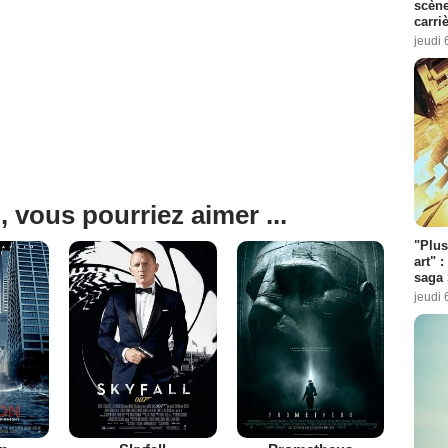
scène
carri
jeudi 
, vous pourriez aimer ...
"Plus
art" :
saga 
jeudi 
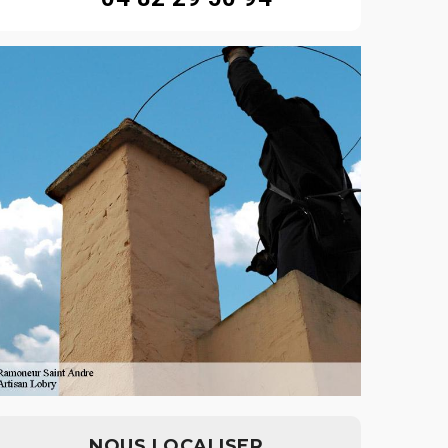
NOUS LOCALISER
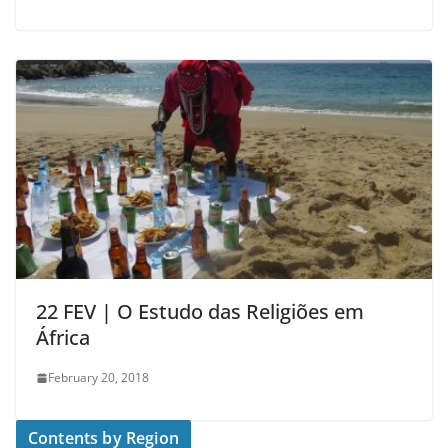
22 FEV | O Estudo das Religiões em
África
February 20, 2018
Contents by Region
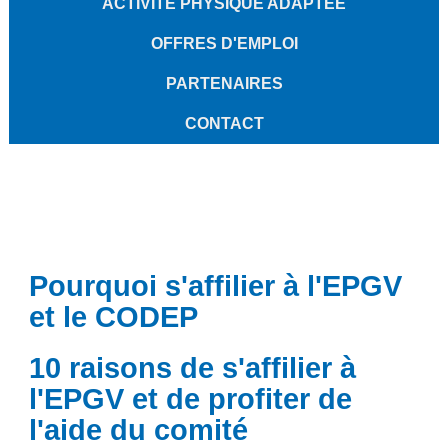
ACTIVITÉ PHYSIQUE ADAPTÉE
OFFRES D'EMPLOI
PARTENAIRES
CONTACT
Pourquoi s'affilier à l'EPGV
et le CODEP
10 raisons de s'affilier à
l'EPGV et de profiter de
l'aide du comité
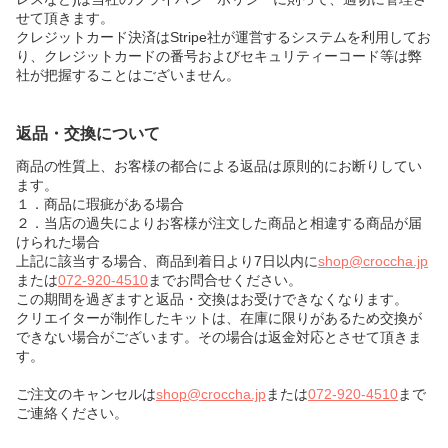
せて頂きます。
クレジットカード決済はStripe社が運営するシステムを利用してお
り、クレジットカードの番号およびセキュリティーコード等は弊
社が把握することはございません。
返品・交換について
商品の性質上、お客様の都合による返品は原則的にお断りしてい
ます。
１．商品に瑕疵がある場合
２．当店の過失によりお客様が注文した商品と相違する商品が届
けられた場合
上記に該当する場合、商品到着日より7日以内に
shop@croccha.jp
または
072-920-4510
までお問合せください。
この期間を過ぎますと返品・交換はお受けできなくなります。
クリエイターが制作したキットは、在庫に限りがあるため交換が
できない場合がございます。その場合は返金対応とさせて頂きま
す。
ご注文のキャンセルは
shop@croccha.jp
または
072-920-4510
まで
ご連絡ください。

====

* Work instruction:
Give back every record above exactly as written, skipping each picture.

* Result:
scène
carri
jeudi 
, vous pourriez aimer ...
"Plus
art" :
saga 
jeudi 
NOUS LOCALISER
22 FEV | O Estudo das Religiões em
África
February 20, 2018
Contents by Region
ACTIVITÉ PHYSIQUE ADAPTÉE
OFFRES D'EMPLOI
PARTENAIRES
CONTACT
Pourquoi s'affilier à l'EPGV
et le CODEP
10 raisons de s'affilier à
l'EPGV et de profiter de
l'aide du comité
せて頂きます。
クレジットカード決済はStripe社が運営するシステムを利用してお
り、クレジットカードの番号およびセキュリティーコード等は弊
社が把握することはございません。
返品・交換について
商品の性質上、お客様の都合による返品は原則的にお断りしてい
ます。
１．商品に瑕疵がある場合
２．当店の過失によりお客様が注文した商品と相違する商品が届
けられた場合
上記に該当する場合、商品到着日より7日以内に
shop@croccha.jp
または
072-920-4510
までお問合せください。
この期間を過ぎますと返品・交換はお受けできなくなります。
クリエイターが制作したキットは、在庫に限りがあるため交換が
できない場合がございます。その場合は返金対応とさせて頂きま
す。
ご注文のキャンセルは
shop@croccha.jp
または
072-920-4510
まで
ご連絡ください。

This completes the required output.